Hall and Young fly past France and put England in line for World Cup last eight

It is all going to precisely to plan for England at the World Cup so far. Two games, two wins and barring what would be the greatest upset of all-time against Greece next week, top spot in Group A and a purported easier route to next month’s final is almost secure.

While last Saturday’s win over Samoa was near-perfect, this victory against a gallant French side was not without moments of concern for the ultra-demanding Shaun Wane. After half an hour, the prospect of another convincing win was firmly on the cards, with England leading 18-0 and superb value for it.

But France are improving and by half-time they had reduced the deficit to six points. They were unable to transform that into a shock result by the end but England let their guard slip, and France took advantage. If they do that against Australia or New Zealand, they will be punished in a much more ruthless fashion.

Wane read his side the proverbial riot act at half-time and they responded. They moved through the gears in efficient manner during the second half, with a run of 24 unanswered points and standout displays from the likes of George Williams and Victor Radley decisive. Wane’s ability to convince Radley, whose father is from Sheffield, to pick England over Australia looks a masterstroke.

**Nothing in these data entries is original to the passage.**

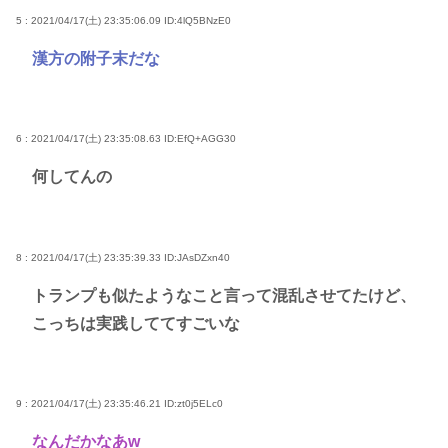
5 : 2021/04/17(土) 23:35:06.09
ID:4lQ5BNzE0
漢方の附子末だな
6 : 2021/04/17(土) 23:35:08.63
ID:EfQ+AGG30
何してんの
8 : 2021/04/17(土) 23:35:39.33
ID:JAsDZxn40
トランプも似たようなこと言って混乱させてたけど、
こっちは実践しててすごいな
9 : 2021/04/17(土) 23:35:46.21
ID:zt0j5ELc0
なんだかなあw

“I knew we could do better,” Wane said about the message he delivered to the players at the break. “I was frustrated because in that first 20 minutes we were outstanding. The second 20, we went away from that but I don’t want to talk France down, either. In patches, we can defend better but the blueprint was there in that first 20.”

Wane handed several players who were overlooked last week a chance to impress here, with Ryan Hall among them. The Hull KR winger certainly seized the opportunity, with his two tries inside the opening 15 minutes helping put the hosts 12-0 ahead. Radley was influential in England’s third, as his break teed up Luke Thompson to extend the lead.

At that point, England were in complete control. But France fought back, albeit aided by the hosts slipping in their standards. In the end, the tries from Arthur Mourgue and Éloi Pélissier which made it 18-12 at the break merely stirred the hosts into life in the second half. But make no mistake about it, they had given the hosts a real fright.

Their challenge next week is doing the same against Samoa, with the winner almost certain to claim second spot behind England and a place in the quarter-finals. “I am proud of the effort of the boys,” France coach, Laurent Frayssinous, said. “We challenged a great England team in a few areas which is what we wanted to do. We are not at their level yet but we want to be.”

French rugby league is moving in the right direction but England were simply too good for them in the second half. A home World Cup is about capturing the imagination of the public, and few English players do that like Dom Young. The Newcastle Knights winger is a superstar in the making and whenever he touches the ball, you sense the crowd rise to their feet in anticipation.

That was evident with the two tries he scored in the second half which helped swing the balance convincingly back in England’s favour after that wobble as half-time approached. They calmed any nerves of a grand French shock six minutes after the restart, when John Bateman’s clever run was finished by Elliott Whitehead to make it 24-12.

That clicked England back into gear. Andy Ackers kicked through for Radley to get the try his performance deserved before Young took centre-stage. The winger finished an exhilarating move started by Radley to put the result beyond doubt before picking off a Pélissier pass to race the length of the field and crank the decibel level inside the stadium up a notch or two. Young is an undoubted roof-raiser.

France claimed a consolation in the final moments through Arthur Romano but the result had long since been decided. There is room for improvement, but the early signs look promising for Wane and his side.